Coerced Divisors

Relevant wiki: Lowest Common Multiple - Word Problems

$\begin{aligned}k+1\mid A+k&\implies A+k\equiv 0 \pmod{k+1} \\ &\implies A\equiv -k\quad\pmod{k+1} \\&\implies A\equiv 1\qquad\pmod{k+1}\quad \text{by adding (k+1)}\end{aligned} \\ \therefore A\equiv 1\pmod2\equiv 1\pmod3\equiv \ldots \equiv 1\pmod8 \\ \equiv 1\pmod{lcm(2,3,...,8)} \\ \equiv 1\pmod{840} \\=\boxed{841}\quad \text{only 3 digit number that works}$

Relevant wiki: Lowest Common Multiple - Word Problems

$k+1|A+k$ $k+1|A-1+(k+1)$ $k+1|A-1$ Hence $A-1$ is divisible by $2,3,\ldots, 8$ .

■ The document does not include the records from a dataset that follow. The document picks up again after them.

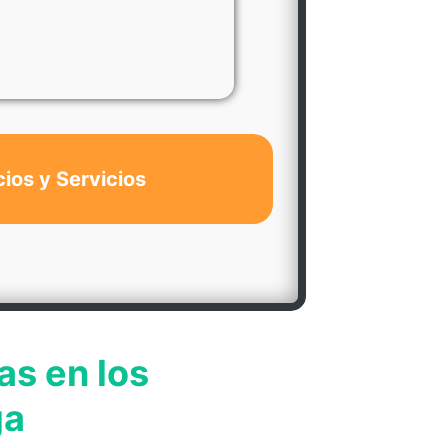
cios y Servicios
as en los
ga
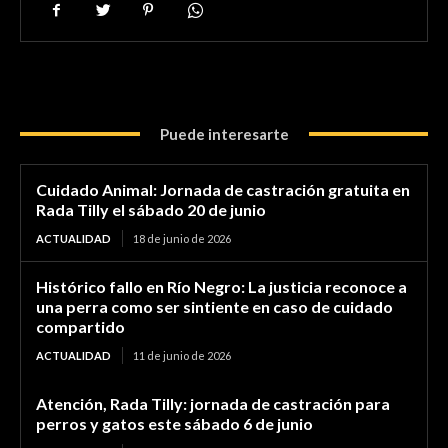
Puede interesarte
Cuidado Animal: Jornada de castración gratuita en
Rada Tilly el sábado 20 de junio
ACTUALIDAD
18 de junio de 2026
Histórico fallo en Río Negro: La justicia reconoce a
una perra como ser sintiente en caso de cuidado
compartido
ACTUALIDAD
11 de junio de 2026
Atención, Rada Tilly: jornada de castración para
perros y gatos este sábado 6 de junio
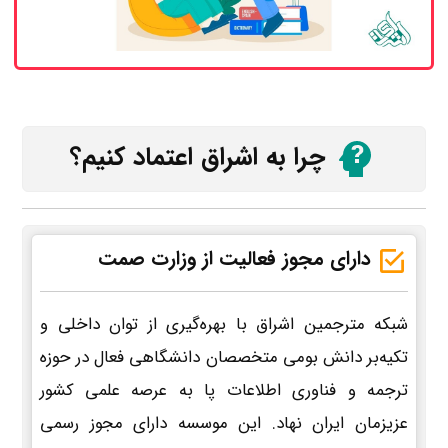
چرا به اشراق اعتماد کنیم؟
دارای مجوز فعالیت از وزارت صمت
شبکه مترجمین اشراق با بهره‌گیری از توان داخلی و
تکیه‌بر دانش بومی متخصصان دانشگاهی فعال در حوزه
ترجمه و فناوری اطلاعات پا به عرصه علمی کشور
عزیزمان ایران نهاد. این موسسه دارای مجوز رسمی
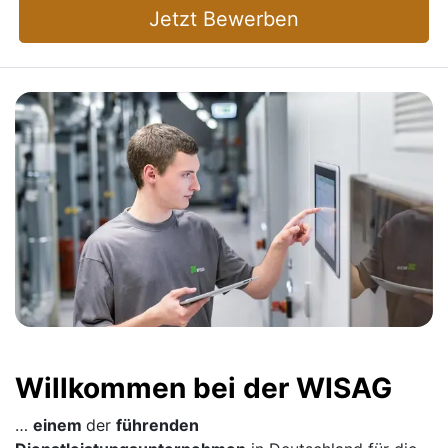
Jetzt Bewerben
Willkommen bei der WISAG
…
einem
der
führenden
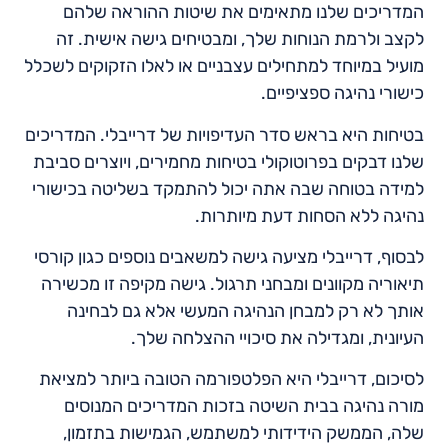
המדריכים שלנו מתאימים את שיטות ההוראה שלהם
לקצב ולרמת הנוחות שלך, ומבטיחים גישה אישית. זה
מועיל במיוחד למתחילים עצבניים או לאלו הזקוקים לשכלל
כישורי נהיגה ספציפיים.
בטיחות היא בראש סדר העדיפויות של דרייבלי. המדריכים
שלנו דבקים בפרוטוקולי בטיחות מחמירים, ויוצרים סביבת
למידה בטוחה שבה אתה יכול להתמקד בשליטה בכישורי
נהיגה ללא הסחות דעת מיותרות.
לבסוף, דרייבלי מציעה גישה למשאבים נוספים כגון קורסי
תיאוריה מקוונים ומבחני תרגול. גישה מקיפה זו מכשירה
אותך לא רק למבחן הנהיגה המעשי אלא גם לבחינה
העיונית, ומגדילה את סיכויי ההצלחה שלך.
לסיכום, דרייבלי היא הפלטפורמה הטובה ביותר למציאת
מורה נהיגה בבית השיטה בזכות המדריכים המנוסים
שלה, הממשק הידידותי למשתמש, הגמישות בתזמון,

Their LCM is $8*7*5*3=840$ and any other multiple of $840$ is not a $3$ -digit number.

Thus $A=\boxed{841}$ .

Due to $A +1$ is divisible by $2 \Rightarrow A$ is an odd number.

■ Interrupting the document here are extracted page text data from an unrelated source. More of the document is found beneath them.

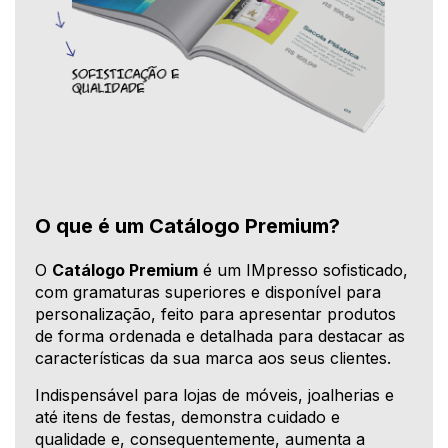
O que é um Catálogo Premium?
O
Catálogo Premium
é um IMpresso sofisticado,
com gramaturas superiores e disponível para
personalização, feito para apresentar produtos
de forma ordenada e detalhada para destacar as
características da sua marca aos seus clientes.
Indispensável para lojas de móveis, joalherias e
até itens de festas, demonstra cuidado e
qualidade e, consequentemente, aumenta a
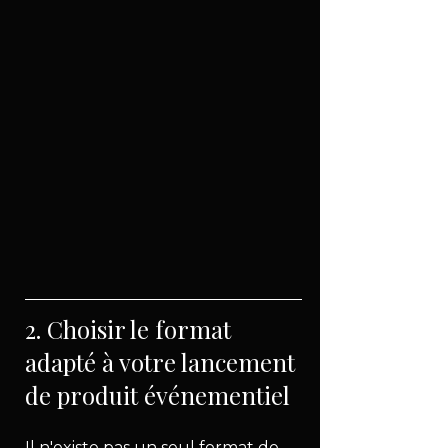
2. Choisir le format 
adapté à votre lancement 
de produit événementiel
Il n'existe pas un seul format de 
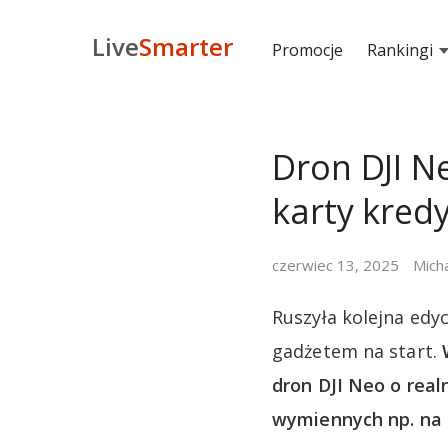
Live
Smarter
Promocje
Rankingi
Dron DJI N
karty kred
czerwiec 13, 2025
Mich
Ruszyła kolejna edy
gadżetem na start.
dron DJI Neo o real
wymiennych np. na b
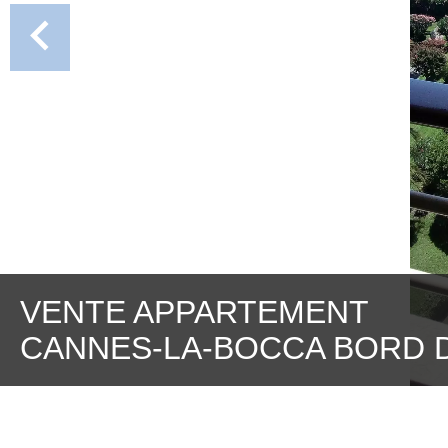
VENTE APPARTEMENT
CANNES-LA-BOCCA BORD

Due to $A + 4$ is divisible by $5 \Rightarrow A$ finishes at 1, because if $A +4$ ended in $0$ , $A$ wouldn't be an odd number(contradiction with the previous argument). So, so far, the 3- digits number $A$ ends in $1$ .

Now, due to $A + 6$ ends in $7$ and is divisible by $7$ , the 2 first digits of $A$ have to be a multiple of $7$ (Realize that there isn't other possibility) . So, the only possibilities for $A$ are $141, 211, 281, 351, 421, 491, 561, 631, 701, 771, 841, 911$ or $981$ .

Using hit and trial: $A$ can't be $141$ because $143$ is not divisible by $3$ .

$A$ can't be $211$ because $214$ is not divisible by $4$ .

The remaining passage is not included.